Keifer, a psychology major from Osceola who graduated in May, worked with Dr. Stephen Whiteside, associate professor of psychology in the Mayo Clinic College of Medicine and the director of the Child and Adolescent Anxiety Disorders Program.
Keifer found that working with Whiteside and a post-doctoral student was revealing because the work focused primarily on child and adolescent anxiety disorders. “This was especially interesting because I hope to be working with kids someday,” says Keifer.
“Dr.

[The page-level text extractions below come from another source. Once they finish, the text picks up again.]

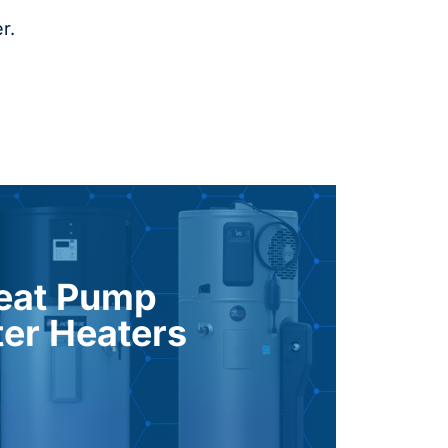
r.
 your household’s hot water needs.
aters. They help reduce energy usage
eat Pump
h up to three times the efficiency of
er Heaters
om the surrounding air, these systems
HPWH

Whiteside was conducting research for his exposure therapy technique,” says Keifer. “He was attempting to develop an intensive program to lead to quicker results for children suffering from anxiety disorders, such as Obsessive Compulsive Disorder (OCD), phobias, and Post Traumatic Stress Disorders.” Keifer and another BVU student helped record data collected from Whiteside’s therapy sessions and entered the data into a computer program.
Keifer hopes his internship will help with his application to graduate school to get a master’s of social work degree.

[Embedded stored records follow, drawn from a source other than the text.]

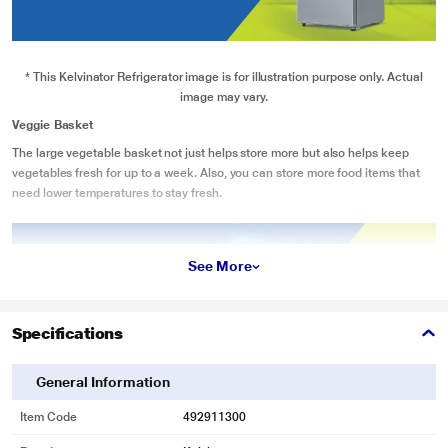
* This Kelvinator Refrigerator image is for illustration purpose only. Actual
image may vary.
Veggie Basket
The large vegetable basket not just helps store more but also helps keep
vegetables fresh for up to a week. Also, you can store more food items that
need lower temperatures to stay fresh.
See More
Specifications
General Information
Item Code
492911300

This past January, Keifer interned at Faith, Hope and Charity, a facility for developmentally disabled children in Storm Lake, where he worked with social services professionals in activities ranging from admissions and inquiries to respite care services.
“After having worked in the intellectually disabled field, I can see myself doing that kind of work, but would like to branch out and am interested in the foster care system, as well as social services in schools,” he notes.
Contributing to Keifer’s experiences was a 2011 service trip to the Dominican Republic as part of BVU’s alternative spring break program — Alternative Week of Off-site Learning (AWOL). He and other BVU students volunteered at Orphanage Outreach, located in Jaibon, Valverde Province, in northwestern Dominican Republic. The orphanage is home to 20 boys and has a school that educates approximately 500 children.
“We taught English at local schools and helped run camps (music, crafts, reading sports) at the churches during the day and hung out with the kids during the evening,” he says. “I enjoyed serving the kids and hopefully making a positive difference, even if it was only for a short time.”
On the BVU campus, Keifer was active in student organizations and activities such as Student Senate, Student MOVE (Mobilizing Outreach and Volunteer Efforts) and played on the tennis team.